Now 24 years old with two widely received EPs under her belt, Holly Humberstone offers a vivid and emotionally raw coming-of-age story on Paint My Bedroom Black, illustrating her journey from being an emerging artist to one of the most captivating alt-pop sensations among her generation. Within a carefully-crafted, dreamlike atmosphere, Humberstone’s lyricism captures experiences that are deeply personal yet unflinchingly honest. Though much of the album explores coming into her own power, Humberstone doesn’t turn away from exploring the darker sides of her mind. “Cocoon” carries an upbeat tone, even as it holds some rather depressing lyrics. It’s reminiscent of that feeling every teenage girl can resonate with—looking at yourself in the mirror, attempting to convince yourself that you’re truly happy while, on the inside, you’re holding back tears. “I’ve been paralyzed for more than a week / But don’t let it scare you / This is fairly routine,” Humberstone sings. “Now I’ve become a taxidermy version of myself / The laundry’s piling up / The plants are dying on the shelf.” Paint My Bedroom Black is as much a love letter as it is a nuanced exploration of self-growth and a discomfort with love that stems from insecurities and past relationships. The album follows much of the same pacing and sound throughout, with the lack of variety occasionally making it difficult to distinguish between songs. However, offerings like “Girl,” “Antichrist” and “Kissing in Swimming Pools” are distinct standout tracks. It’s clearly a liberating piece of work, and Humberstone’s honesty and alluring delivery is bound to resonate with listeners near and far. —Alyssa Goldberg [Read our full feature]

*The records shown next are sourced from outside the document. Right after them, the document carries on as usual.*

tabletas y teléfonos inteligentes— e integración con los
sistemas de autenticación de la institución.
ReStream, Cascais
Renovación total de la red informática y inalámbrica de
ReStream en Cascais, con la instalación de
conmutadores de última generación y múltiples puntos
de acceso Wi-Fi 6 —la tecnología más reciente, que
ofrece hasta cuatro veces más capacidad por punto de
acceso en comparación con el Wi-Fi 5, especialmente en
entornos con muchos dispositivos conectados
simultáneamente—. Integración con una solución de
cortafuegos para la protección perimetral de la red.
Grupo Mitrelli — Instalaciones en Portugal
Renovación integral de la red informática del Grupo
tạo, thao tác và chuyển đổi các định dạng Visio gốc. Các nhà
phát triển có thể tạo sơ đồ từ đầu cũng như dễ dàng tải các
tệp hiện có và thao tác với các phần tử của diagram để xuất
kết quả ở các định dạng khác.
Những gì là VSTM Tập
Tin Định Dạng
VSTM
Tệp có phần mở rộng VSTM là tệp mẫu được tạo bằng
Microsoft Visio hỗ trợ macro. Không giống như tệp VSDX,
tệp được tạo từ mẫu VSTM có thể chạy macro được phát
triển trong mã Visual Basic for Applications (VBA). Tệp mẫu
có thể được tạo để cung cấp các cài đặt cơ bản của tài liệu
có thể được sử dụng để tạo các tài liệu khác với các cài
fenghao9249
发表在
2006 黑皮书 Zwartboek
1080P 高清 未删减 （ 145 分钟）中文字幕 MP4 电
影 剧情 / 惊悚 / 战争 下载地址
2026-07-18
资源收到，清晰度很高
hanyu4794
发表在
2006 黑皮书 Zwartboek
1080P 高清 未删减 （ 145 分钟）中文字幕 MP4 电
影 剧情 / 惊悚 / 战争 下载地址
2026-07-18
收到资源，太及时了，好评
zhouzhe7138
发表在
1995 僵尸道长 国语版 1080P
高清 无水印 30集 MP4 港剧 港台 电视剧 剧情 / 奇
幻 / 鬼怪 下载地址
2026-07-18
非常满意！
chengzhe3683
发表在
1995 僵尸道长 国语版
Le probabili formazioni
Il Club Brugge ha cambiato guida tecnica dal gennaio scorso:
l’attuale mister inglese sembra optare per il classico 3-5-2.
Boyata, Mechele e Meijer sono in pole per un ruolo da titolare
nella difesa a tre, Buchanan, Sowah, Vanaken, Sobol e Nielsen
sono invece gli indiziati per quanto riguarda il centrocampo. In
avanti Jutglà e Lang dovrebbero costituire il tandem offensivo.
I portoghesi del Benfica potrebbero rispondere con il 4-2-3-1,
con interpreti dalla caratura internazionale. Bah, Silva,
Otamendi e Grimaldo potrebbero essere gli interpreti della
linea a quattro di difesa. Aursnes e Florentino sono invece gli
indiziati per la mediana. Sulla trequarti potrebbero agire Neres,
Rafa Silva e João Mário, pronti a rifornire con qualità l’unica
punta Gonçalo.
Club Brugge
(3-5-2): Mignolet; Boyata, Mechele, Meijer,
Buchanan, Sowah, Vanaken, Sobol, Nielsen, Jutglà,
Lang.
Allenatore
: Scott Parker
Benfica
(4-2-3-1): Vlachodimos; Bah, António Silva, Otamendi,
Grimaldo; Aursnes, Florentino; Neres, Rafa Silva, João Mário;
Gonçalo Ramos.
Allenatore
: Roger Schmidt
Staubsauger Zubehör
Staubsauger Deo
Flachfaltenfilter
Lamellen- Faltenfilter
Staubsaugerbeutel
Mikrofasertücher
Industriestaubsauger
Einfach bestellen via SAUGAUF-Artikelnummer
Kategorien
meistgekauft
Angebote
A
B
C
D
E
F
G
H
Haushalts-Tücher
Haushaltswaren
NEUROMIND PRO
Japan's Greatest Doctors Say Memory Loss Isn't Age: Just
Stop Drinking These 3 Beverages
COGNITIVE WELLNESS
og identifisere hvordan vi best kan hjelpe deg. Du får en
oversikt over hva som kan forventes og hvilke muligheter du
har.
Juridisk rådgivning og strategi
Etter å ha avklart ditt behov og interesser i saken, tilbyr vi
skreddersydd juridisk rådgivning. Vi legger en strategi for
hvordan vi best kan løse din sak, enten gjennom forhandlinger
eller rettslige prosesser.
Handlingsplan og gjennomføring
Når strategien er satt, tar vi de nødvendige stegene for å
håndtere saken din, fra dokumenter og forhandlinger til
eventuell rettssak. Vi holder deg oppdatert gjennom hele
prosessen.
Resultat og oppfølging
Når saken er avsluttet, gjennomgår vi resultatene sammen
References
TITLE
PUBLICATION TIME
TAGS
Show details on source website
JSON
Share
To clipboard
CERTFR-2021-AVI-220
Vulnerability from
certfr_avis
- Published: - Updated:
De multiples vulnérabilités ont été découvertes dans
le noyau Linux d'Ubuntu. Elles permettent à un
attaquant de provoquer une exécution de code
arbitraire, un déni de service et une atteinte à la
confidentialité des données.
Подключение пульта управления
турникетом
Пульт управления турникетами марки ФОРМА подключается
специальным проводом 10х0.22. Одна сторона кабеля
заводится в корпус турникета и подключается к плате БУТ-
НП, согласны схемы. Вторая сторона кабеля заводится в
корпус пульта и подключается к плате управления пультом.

Unreal Unearth is packed full of poetic lyricism, heavyhearted remorse, hopeful anticipation and an honest expression of the joys and sorrow of being a human. This is undoubtedly his best work. The more straightforward tracks may be too saccharine at times, but Hozier’s gravitational artistry more than makes up for any slight missteps off the path. The song order is an improbable hero, as the pacing and experience the listener goes through only accelerates the impact. There is a sharp balance across the entirety of Unreal Unearth—it’s never top-heavy nor is it ever stagnant, the sonic IV constantly dripping musicality into your body. From choir swells to poetic lines that find a way to hit you unexpectedly, the album is a tremendously soulful experience. —Sam Eeckhout [Read our full Cover Story]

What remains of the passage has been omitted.